LUXEMBOURG DOUBLE TAX TREATIES

DOUBLE TAX TREATY WITH INDIA

Luxembourg and India signed a double tax treaty on 02 June 2008 to avoid or limit double taxation in Luxembourg and in India. This double tax treaty will enter into force on 1 January 2010.

The main benefits of this treaty are:

Withholding tax on dividends, interest and royalties

The maximum withholding tax applicable to dividend distributions, interest payments and royalty payments is 10%. The rate applicable to dividend distributions applies regardless of the shareholding percentage.

 

CAPITAL GAINS

Capital gains on sales of shares in companies whose assets mainly comprise immovable property, are taxable in the country in which the immovable properly is located. Capital gains on shares other than the above are also taxable in the source country (country of residence of the company whose shares are sold). This latter provision is not in line with the OECD Model Tax Convention which provides for taxation only in the seller’s country of residence.

 

ENTITIES EXCLUDED

The tax treaty does not apply to 1929 holding companies and similar tax regimes.
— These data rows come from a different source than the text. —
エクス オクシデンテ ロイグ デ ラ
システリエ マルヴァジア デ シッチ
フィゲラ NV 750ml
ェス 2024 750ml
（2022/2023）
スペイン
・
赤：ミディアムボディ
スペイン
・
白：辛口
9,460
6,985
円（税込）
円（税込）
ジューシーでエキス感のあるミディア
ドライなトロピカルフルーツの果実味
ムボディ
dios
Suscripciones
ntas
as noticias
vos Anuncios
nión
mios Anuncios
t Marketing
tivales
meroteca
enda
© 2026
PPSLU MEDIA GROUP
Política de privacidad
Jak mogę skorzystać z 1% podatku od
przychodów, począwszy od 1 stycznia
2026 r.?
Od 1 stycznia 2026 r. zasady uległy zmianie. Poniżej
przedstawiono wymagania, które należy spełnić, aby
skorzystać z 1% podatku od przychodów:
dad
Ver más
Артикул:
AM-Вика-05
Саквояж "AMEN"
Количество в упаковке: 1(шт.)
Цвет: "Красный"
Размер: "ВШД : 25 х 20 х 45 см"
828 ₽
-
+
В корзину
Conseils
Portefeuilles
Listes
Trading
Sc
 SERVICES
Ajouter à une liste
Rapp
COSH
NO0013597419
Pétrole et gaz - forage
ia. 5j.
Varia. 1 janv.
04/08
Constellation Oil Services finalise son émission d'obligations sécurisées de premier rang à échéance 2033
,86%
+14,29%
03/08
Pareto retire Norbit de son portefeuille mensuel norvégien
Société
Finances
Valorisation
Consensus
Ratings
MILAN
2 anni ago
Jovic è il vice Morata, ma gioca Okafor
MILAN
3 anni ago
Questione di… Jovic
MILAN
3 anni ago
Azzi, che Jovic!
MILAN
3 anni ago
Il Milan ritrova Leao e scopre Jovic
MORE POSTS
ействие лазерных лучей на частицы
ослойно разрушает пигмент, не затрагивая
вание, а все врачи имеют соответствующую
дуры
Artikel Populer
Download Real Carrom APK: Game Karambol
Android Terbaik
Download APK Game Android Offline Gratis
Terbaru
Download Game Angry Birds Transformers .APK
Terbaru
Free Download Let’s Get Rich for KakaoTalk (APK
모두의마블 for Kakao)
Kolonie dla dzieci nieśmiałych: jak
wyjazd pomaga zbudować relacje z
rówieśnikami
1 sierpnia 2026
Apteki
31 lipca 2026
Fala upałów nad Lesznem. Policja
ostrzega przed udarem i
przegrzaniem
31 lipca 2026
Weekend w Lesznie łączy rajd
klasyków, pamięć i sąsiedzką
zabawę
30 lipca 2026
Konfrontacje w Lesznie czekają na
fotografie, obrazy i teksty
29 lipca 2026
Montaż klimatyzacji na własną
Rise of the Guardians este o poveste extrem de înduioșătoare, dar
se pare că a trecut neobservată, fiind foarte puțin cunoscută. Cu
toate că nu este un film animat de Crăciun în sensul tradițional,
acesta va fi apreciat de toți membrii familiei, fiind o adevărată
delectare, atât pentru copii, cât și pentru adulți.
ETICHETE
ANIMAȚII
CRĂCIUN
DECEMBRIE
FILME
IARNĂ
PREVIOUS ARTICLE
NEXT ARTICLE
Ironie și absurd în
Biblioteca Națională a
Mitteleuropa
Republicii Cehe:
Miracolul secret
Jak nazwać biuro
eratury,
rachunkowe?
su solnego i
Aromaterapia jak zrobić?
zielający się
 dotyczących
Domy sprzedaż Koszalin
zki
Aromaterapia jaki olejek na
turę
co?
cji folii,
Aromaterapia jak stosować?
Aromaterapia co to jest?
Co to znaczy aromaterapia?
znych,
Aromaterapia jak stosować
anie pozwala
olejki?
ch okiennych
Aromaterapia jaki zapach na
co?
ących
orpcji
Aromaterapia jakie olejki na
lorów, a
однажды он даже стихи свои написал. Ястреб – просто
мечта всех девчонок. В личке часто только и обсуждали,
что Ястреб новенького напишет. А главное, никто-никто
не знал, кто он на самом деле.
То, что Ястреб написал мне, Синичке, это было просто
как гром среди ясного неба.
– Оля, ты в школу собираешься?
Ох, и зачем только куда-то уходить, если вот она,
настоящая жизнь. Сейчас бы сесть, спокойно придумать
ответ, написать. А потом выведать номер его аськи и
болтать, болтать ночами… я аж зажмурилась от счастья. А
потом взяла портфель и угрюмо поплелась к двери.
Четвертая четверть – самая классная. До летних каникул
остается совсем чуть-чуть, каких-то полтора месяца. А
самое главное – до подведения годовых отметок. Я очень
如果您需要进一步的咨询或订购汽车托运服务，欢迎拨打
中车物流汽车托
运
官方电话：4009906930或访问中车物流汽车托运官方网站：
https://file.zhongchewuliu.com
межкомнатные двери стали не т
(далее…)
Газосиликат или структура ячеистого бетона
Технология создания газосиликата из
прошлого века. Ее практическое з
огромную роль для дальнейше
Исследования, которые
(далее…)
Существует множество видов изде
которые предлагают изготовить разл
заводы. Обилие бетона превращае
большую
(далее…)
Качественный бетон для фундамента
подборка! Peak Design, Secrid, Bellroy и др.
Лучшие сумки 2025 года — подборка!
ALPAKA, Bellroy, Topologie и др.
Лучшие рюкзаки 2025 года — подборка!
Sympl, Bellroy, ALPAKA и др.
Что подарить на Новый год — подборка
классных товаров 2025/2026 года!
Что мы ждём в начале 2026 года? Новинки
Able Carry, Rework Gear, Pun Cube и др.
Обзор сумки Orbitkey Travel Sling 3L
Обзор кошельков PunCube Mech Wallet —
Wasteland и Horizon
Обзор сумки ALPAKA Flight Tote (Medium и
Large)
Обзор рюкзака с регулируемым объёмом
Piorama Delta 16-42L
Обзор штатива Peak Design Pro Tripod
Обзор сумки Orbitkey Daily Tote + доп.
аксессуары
Luxembourg SICAV funds are not explicitly excluded but further clarification is needed to ascertain whether the tax regime applicable to SICAV/SICAF and SIF (Specialised Investment Funds) funds is considered as similar to the 1929 holding company tax regime, and therefore whether these entities may benefit from the tax treaty.

 

AVOIDANCE OF DOUBLE TAXATION

Luxembourg provides for the exemption-with-progression method to avoid double taxation and the credit method with respect to dividends, royalties, and income earned by artists and sportsmen.

 

LIMITATION ON BENEFITS

The treaty includes a limitation on benefits (“LOB”) clause according to which it will not apply to an entity if the entity’s main objective, or one of its main objectives, is to benefit from provisions of the tax treaty which otherwise would not have applied. Since the wording of this clause is not specific, it leaves considerable room for interpretation and may create legal uncertainty for taxpayers.

 

DOUBLE TAX TREATY NEWS

To encourage foreign investment, the Grand Duchy of Luxembourg has entered into negotiation for tax treaties with: Argentina; Lebanon; Pakistan; Serbia and Montenegro; and Syria.

Luxembourg has recently signed tax treaties with Albania, Armenia, Azerbaijan, Bahrain, Barbados, Cyprus, Georgia, India, Kazakhstan, Kuwait, Kyrgyzstan, Moldova, Macedonia, Qatar, the United Arab Emirates and Ukraine. These treaties will enter into force as soon as they are ratified by both countries.